## WHAT YOU ARE ASKED TO DO
Reproduce the listing below in full and without alteration, apart from its pictures.

━━ TASK MATERIAL ━━

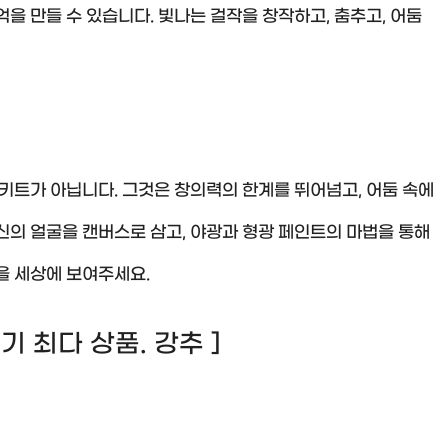
을 만들 수 있습니다. 빛나는 걸작을 창작하고, 춤추고, 어둠
트가 아닙니다. 그것은 창의력의 한계를 뛰어넘고, 어둠 속에
신의 얼굴을 캔버스로 삼고, 야광과 형광 페인트의 마법을 통해
을 세상에 보여주세요.
 후기 최다 상품. 강추 ]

━━━

## WORKED SOLUTION
을 만들 수 있습니다. 빛나는 걸작을 창작하고, 춤추고, 어둠
트가 아닙니다. 그것은 창의력의 한계를 뛰어넘고, 어둠 속에
신의 얼굴을 캔버스로 삼고, 야광과 형광 페인트의 마법을 통해
을 세상에 보여주세요.
 후기 최다 상품. 강추 ]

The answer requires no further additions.